Warren Buffett's company added a new stake in MasterCard Inc. during the first quarter, but made few other changes in its holdings.
Berkshire Hathaway Inc. filed a quarterly update on its $53.6 billion U.S. stock portfolio with the Securities and Exchange Commission on Monday. The filing shows Berkshire's holdings on March 31, and it revealed 216,000 shares of MasterCard.
The filing also shows Berkshire sold 8,000 of its 29.1 million ConocoPhillips shares.
Buffett manages most of Berkshire's investments himself, but last fall he hired Todd Combs to run a portfolio worth $1 billion to $3 billion. So investors are looking for clues about any investments Combs made since joining Berkshire.
But the quarterly filings don't differentiate between investments Buffett makes or investments any of Berkshire's roughly 80 subsidiaries make.
Berkshire said it received permission from the SEC to keep information about some of its trades confidential, so the company may have been more active than Monday's filing shows.

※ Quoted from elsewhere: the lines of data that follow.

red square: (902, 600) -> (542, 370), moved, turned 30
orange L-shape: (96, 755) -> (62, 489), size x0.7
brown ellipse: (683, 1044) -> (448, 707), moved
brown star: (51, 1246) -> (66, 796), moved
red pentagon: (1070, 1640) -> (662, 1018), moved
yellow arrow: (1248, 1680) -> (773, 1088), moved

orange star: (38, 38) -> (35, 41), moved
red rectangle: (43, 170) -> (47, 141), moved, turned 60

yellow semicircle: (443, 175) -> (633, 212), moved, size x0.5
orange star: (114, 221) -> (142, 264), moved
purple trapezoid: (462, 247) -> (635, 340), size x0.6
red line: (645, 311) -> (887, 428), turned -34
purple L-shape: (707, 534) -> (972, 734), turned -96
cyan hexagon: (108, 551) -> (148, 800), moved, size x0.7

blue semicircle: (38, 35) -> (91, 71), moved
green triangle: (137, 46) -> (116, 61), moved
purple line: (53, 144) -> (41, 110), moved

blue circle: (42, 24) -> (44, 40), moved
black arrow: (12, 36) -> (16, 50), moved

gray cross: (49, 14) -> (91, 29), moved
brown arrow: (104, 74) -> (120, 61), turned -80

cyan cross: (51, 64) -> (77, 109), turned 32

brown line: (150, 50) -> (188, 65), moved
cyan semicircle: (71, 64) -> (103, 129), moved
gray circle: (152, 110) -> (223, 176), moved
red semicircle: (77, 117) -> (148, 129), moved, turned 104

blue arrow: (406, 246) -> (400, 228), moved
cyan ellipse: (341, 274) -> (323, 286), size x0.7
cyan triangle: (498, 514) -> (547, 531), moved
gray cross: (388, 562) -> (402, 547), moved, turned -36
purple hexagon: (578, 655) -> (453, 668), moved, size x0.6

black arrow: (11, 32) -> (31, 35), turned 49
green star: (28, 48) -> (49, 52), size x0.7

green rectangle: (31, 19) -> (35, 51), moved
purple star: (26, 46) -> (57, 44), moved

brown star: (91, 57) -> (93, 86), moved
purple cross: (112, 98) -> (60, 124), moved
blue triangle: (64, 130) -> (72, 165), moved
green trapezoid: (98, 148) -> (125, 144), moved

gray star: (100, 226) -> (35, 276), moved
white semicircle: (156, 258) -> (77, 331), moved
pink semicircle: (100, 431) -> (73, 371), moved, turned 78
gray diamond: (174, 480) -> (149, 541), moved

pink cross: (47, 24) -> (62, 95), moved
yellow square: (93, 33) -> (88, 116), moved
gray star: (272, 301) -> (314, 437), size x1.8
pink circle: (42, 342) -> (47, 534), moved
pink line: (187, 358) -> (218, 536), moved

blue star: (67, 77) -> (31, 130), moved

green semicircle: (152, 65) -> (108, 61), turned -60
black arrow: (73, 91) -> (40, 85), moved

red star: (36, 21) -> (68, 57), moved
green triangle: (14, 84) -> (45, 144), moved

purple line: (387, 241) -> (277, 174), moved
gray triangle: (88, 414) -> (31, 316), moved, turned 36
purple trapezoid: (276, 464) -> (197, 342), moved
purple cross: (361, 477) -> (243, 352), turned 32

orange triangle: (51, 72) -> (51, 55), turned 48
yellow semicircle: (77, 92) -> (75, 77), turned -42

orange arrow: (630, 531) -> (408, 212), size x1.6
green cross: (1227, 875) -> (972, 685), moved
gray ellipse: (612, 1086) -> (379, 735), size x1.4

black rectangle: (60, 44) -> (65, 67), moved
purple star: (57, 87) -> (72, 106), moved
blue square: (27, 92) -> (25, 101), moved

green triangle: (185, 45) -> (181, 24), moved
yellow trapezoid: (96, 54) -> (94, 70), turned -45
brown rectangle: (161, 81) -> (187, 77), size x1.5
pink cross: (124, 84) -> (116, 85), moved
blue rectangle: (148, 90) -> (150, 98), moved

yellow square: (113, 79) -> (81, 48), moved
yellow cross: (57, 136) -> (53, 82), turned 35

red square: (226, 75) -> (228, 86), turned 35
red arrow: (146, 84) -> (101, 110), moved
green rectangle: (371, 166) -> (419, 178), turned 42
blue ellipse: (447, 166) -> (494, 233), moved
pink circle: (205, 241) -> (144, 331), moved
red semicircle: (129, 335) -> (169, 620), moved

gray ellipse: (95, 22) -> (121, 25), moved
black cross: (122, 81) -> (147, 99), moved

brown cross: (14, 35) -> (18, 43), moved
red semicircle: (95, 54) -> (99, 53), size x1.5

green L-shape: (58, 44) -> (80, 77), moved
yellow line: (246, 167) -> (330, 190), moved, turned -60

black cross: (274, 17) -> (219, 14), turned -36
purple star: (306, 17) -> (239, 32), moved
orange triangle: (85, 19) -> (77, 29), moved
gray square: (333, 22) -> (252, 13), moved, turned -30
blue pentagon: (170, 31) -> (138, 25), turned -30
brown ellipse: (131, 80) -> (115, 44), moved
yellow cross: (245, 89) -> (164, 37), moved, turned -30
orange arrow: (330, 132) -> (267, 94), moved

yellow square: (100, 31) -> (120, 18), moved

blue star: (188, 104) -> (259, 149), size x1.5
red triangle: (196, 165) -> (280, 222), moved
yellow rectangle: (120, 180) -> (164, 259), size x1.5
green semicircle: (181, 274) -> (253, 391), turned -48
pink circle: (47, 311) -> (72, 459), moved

Buffett's company often asks the Securities and Exchange Commission for the ability to not disclose information that could hurt its trading strategy because the market likes to follow what the "Oracle of Omaha's" company does.
Officials at the Omaha-based company Buffett leads as chairman and CEO did not immediately respond to a request for comment Monday, but they don't typically comment on Berkshire's stock holdings beyond what they are legally required to disclose.
The seemingly quiet first quarter contrasts with the last three months of 2010 when Berkshire sold off several of its smaller investments, including stakes in Bank of America, Comcast, Nestle, Nike, and Lowe's.
Buffett has said most of those stock sales were related to the retirement of the investment manager who bought them. Buffett said he decided to liquidate Lou Simpson's portfolio, so Combs could have a fresh start.
During the first quarter, Buffett did negotiate a $9 billion agreement to buy the Lubrizol chemical company for $135 per share. Lubrizol shareholders are scheduled to vote June 9 on that deal, which includes Berkshire assuming about $700 million in Lubrizol debt.
That deal may have occupied a fair amount of Buffett's time after it was announced March 14 because of the actions of former Berkshire executive David Sokol, who helped make the Lubrizol deal happen. Sokol bought nearly 100,000 Lubrizol shares in early January for about $100 a share even though he knew Lubrizol's board had been discussing Berkshire's possible interest in acquiring the chemical company.
Buffett has called Sokol's actions unethical and inexcusable.
Sokol resigned after disclosing his trades to Berkshire, but he has denied any wrongdoing. Sokol says he left Berkshire to start his own firm.
Besides investments, Berkshire owns clothing, insurance, furniture, utility, natural gas pipeline, brick, carpet, jewelry and corporate jet companies.